Introduction
I would like to pitch a design for how vector and matrix types could look in Swift. The type system would be upgraded to be able reason about a type's shape.
Motivation
Currently the Swift language does not have built in vector or matrix types. A user can create their own vector or matrix types but they will end up creating a separate type for every shape of vector and matrix they intend to use, and it is not possible to write functions that are generic over shape. For example the procedure for matrix multiplication of a matrix A with i rows and k columns, and a matrix B with k rows and j columns is identical for any values of i,j, and k but as it stands in Swift you would end up repeating the implementation for each specific combination.
Proposed Solution
It is proposed to introduce generic shape parameters as follows.
struct Matrix<T,shape(I,J)>
struct Vector<T,shape(I)>: Matrix<T,shape(I,1)>
The parameters of the shape keyword represent an arbitrary integer value. A vector is a special case of matrix where the second shape parameter is unity. These shape parameters can be referred to in code in an analogous way as generic type parameters. Matrix multiplication could therefore be implemented generically over shape as follows.
func matmul(a: Matrix<T,shape(I,K)>, b: Matrix<T,shape(K,J)>) -> Matrix<T,shape(I,J)> {
var m = Matrix<T,shape(I,J)>.zero
for i in 0..<I {
for j in 0..<J {
for k in 0..<K {
m[i,j] += a[i,k] * a[k,j]
}
}
}
return m
}
Notice the special way the I
, J
,and K
shape parameters are repeated in the function signature. This means that matmul is defined when the number columns of the first matrix are equal to the number of rows of the second matrix, and returns a matrix having the same number of rows as the first and the same number of columns as the second - as is required.

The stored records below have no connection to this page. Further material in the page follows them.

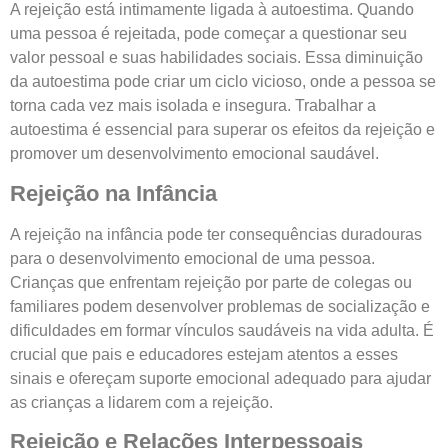
A rejeição está intimamente ligada à autoestima. Quando
uma pessoa é rejeitada, pode começar a questionar seu
valor pessoal e suas habilidades sociais. Essa diminuição
da autoestima pode criar um ciclo vicioso, onde a pessoa se
torna cada vez mais isolada e insegura. Trabalhar a
autoestima é essencial para superar os efeitos da rejeição e
promover um desenvolvimento emocional saudável.
Rejeição na Infância
A rejeição na infância pode ter consequências duradouras
para o desenvolvimento emocional de uma pessoa.
Crianças que enfrentam rejeição por parte de colegas ou
familiares podem desenvolver problemas de socialização e
dificuldades em formar vínculos saudáveis na vida adulta. É
crucial que pais e educadores estejam atentos a esses
sinais e ofereçam suporte emocional adequado para ajudar
as crianças a lidarem com a rejeição.
Rejeição e Relações Interpessoais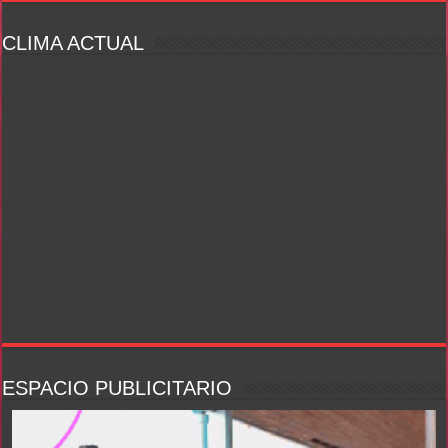
CLIMA ACTUAL
ESPACIO PUBLICITARIO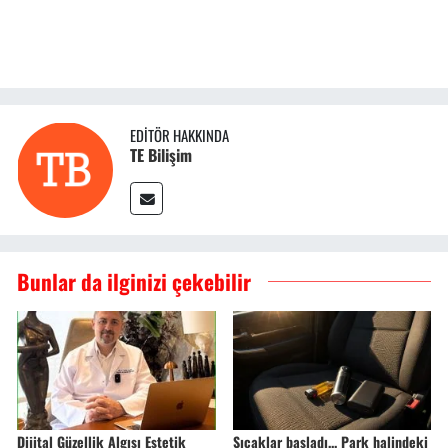
EDITÖR HAKKINDA
TE Bilişim
Bunlar da ilginizi çekebilir
Dijital Güzellik Algısı Estetik
Sıcaklar başladı... Park halindeki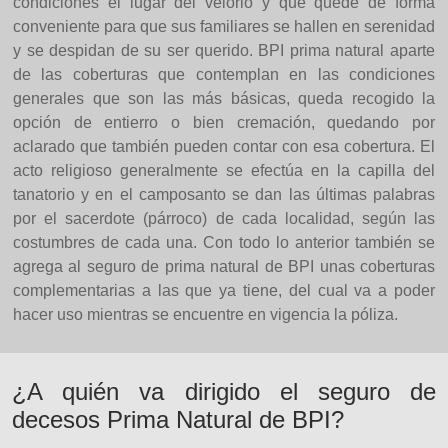
condiciones el lugar del velorio y que quede de forma
conveniente para que sus familiares se hallen en serenidad
y se despidan de su ser querido. BPI prima natural aparte
de las coberturas que contemplan en las condiciones
generales que son las más básicas, queda recogido la
opción de entierro o bien cremación, quedando por
aclarado que también pueden contar con esa cobertura. El
acto religioso generalmente se efectúa en la capilla del
tanatorio y en el camposanto se dan las últimas palabras
por el sacerdote (párroco) de cada localidad, según las
costumbres de cada una. Con todo lo anterior también se
agrega al seguro de prima natural de BPI unas coberturas
complementarias a las que ya tiene, del cual va a poder
hacer uso mientras se encuentre en vigencia la póliza.
¿A quién va dirigido el seguro de
decesos Prima Natural de BPI?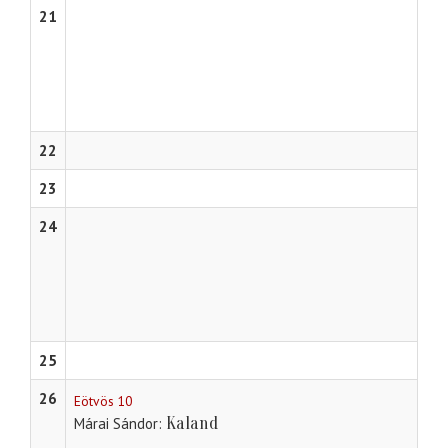
21
22
23
24
25
26
Eötvös 10
Kaland
Márai Sándor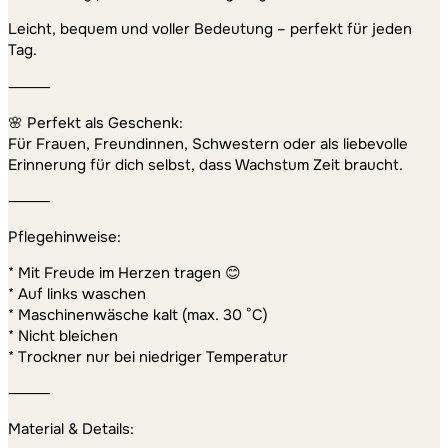
Leicht, bequem und voller Bedeutung – perfekt für jeden
Tag.
⸻
🌸 Perfekt als Geschenk:
Für Frauen, Freundinnen, Schwestern oder als liebevolle
Erinnerung für dich selbst, dass Wachstum Zeit braucht.
⸻
Pflegehinweise:
* Mit Freude im Herzen tragen 😊
* Auf links waschen
* Maschinenwäsche kalt (max. 30 °C)
* Nicht bleichen
* Trockner nur bei niedriger Temperatur
⸻
Material & Details: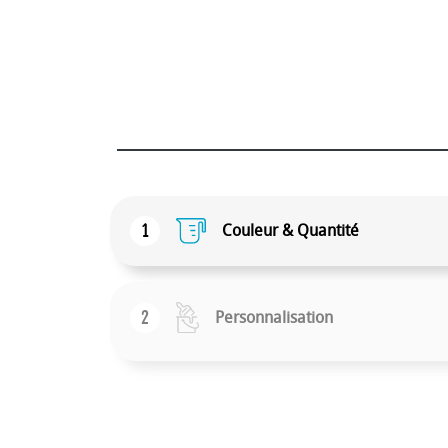
1
Couleur & Quantité
2
Personnalisation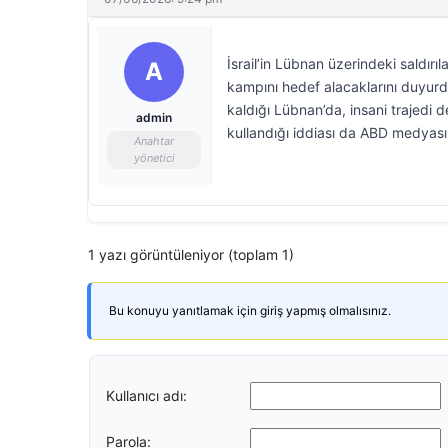
İsrail’in Lübnan üzerindeki saldırı
A
kampını hedef alacaklarını duyurdu
kaldığı Lübnan’da, insani trajedi
admin
kullandığı iddiası da ABD medyası
Anahtar
yönetici
1 yazı görüntüleniyor (toplam 1)
Bu konuyu yanıtlamak için giriş yapmış olmalısınız.
Kullanıcı adı:
Parola: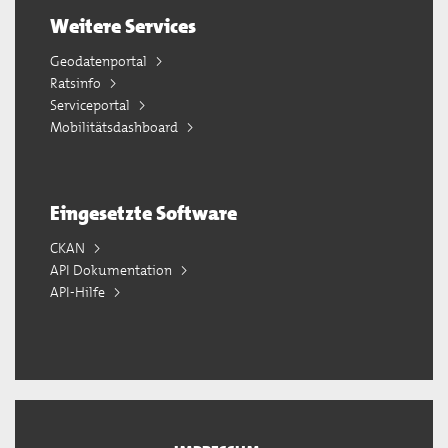
Weitere Services
Geodatenportal
Ratsinfo
Serviceportal
Mobilitätsdashboard
Eingesetzte Software
CKAN
API Dokumentation
API-Hilfe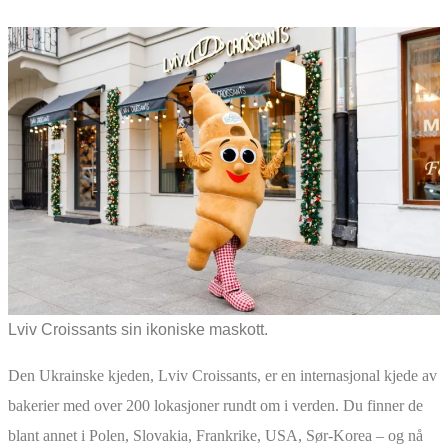
Lviv Croissants sin ikoniske maskott.
Den Ukrainske kjeden, Lviv Croissants, er en internasjonal kjede av
bakerier med over 200 lokasjoner rundt om i verden. Du finner de
blant annet i Polen, Slovakia, Frankrike, USA, Sør-Korea – og nå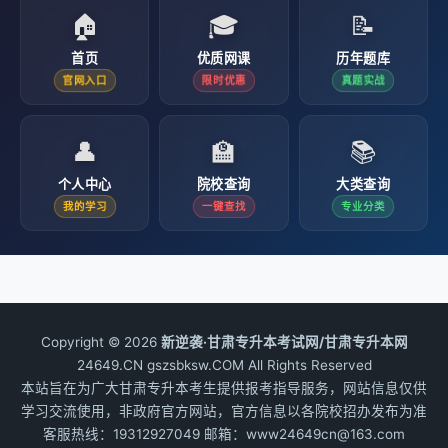
🏠
🎓
📝
首页
优质网课
历年题库
官网入口
限时优惠
真题实战
👤
🏫
📚
个人中心
院校查询
大类查询
我的学习
一键查找
专业分类
Copyright © 2026
新逆袭·甘肃专升本考试网/甘肃专升本网
24649.CN gszsbksw.COM All Rights Reserved
本站旨在为广大甘肃专升本考生提供报考指导服务，网站信息仅供
学习交流使用，非政府官方网站，官方信息以各院校招办发布为准
客服热线：19312927049 邮箱：www24649cn@163.com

A positive feature of this design is that it is essentially the same as the suffix notation† ubiquitously used in physics and applied mathematics to represent vectors, matrices, and tensors. If you have ever read through a physics paper and come across equations that look like the following then the weird subscripts and superscripts are equivalent to the shape parameters in this pitch.
Shape parameters for vector and matrix types would be inferred from literal assignment, and subscripts for matrix types would be automatically synthesised based on shape.
let v1: Vector<Double> = [2.0, 3.4, 4.0, 1.0] //shape inferred to be shape(4)
let θy = 0.64
let roty: Matrix<Double> = [[ cos(θy), 0, sin(θy), 0], //shape inferred to be shape(4,4)
[ 0, 1, 0, 0],
[-sin(θy), 0, cos(θy), 0],
[ 0, 0, 0, 1]]
let v2 = matmul(roty, v1) //v1 rotated 0.64 radians about the y-axis
It would also be possible to write extensions to the matrix type based on its shape like this.
extension Matrix<T,shape(I,J)> { //2d matrix
//methods available on general 2d matrices
func transposed() -> T {
var m: Matrix<T, shape(J, I)>.zero
for i in 0..<I {
for j in 0..<J {
m[j,i] = self[i,j]
}
}
return m
}
}
extension Matrix<T,shape(I,I)> { //2d square matrix
//methods only available on square matrices
func trace() {
var t: T = 0
for i in 0..<I {
t += self[i,i]
}
return t
}
func adjoint() {
var adj = Matrix<T, shape(I, I)>.zero
for i in 0..<I {
for j in 0..<I {
adj[i,j] = self.cofactor(i,j)
}
}
return adj
}
}
Source compatibility
This is an additive feature
Effect on ABI stability
I believe this would be purely additive
Effect on API resilience
don't know
Remarks
I am not aware of any current language that has shaped types like this. The language Idris has something called dependent types but that is a far more general and complicated concept. I think that shaped types would be far more straightforward for the type system to reason about. The solution proposed would feel familiar to any physicist or applied mathematician and would be an attractive feature of Swift over the usual scientific software languages of Python, Julia, Pascal, and Fortran.
† If you are curious to know more about suffix notation and why the suffixes are sometimes subscripts and sometimes superscripts then I recommend reading the first chapter of 'Vector and Tensor Analysis with Applications' by Borisenko and Tarapov.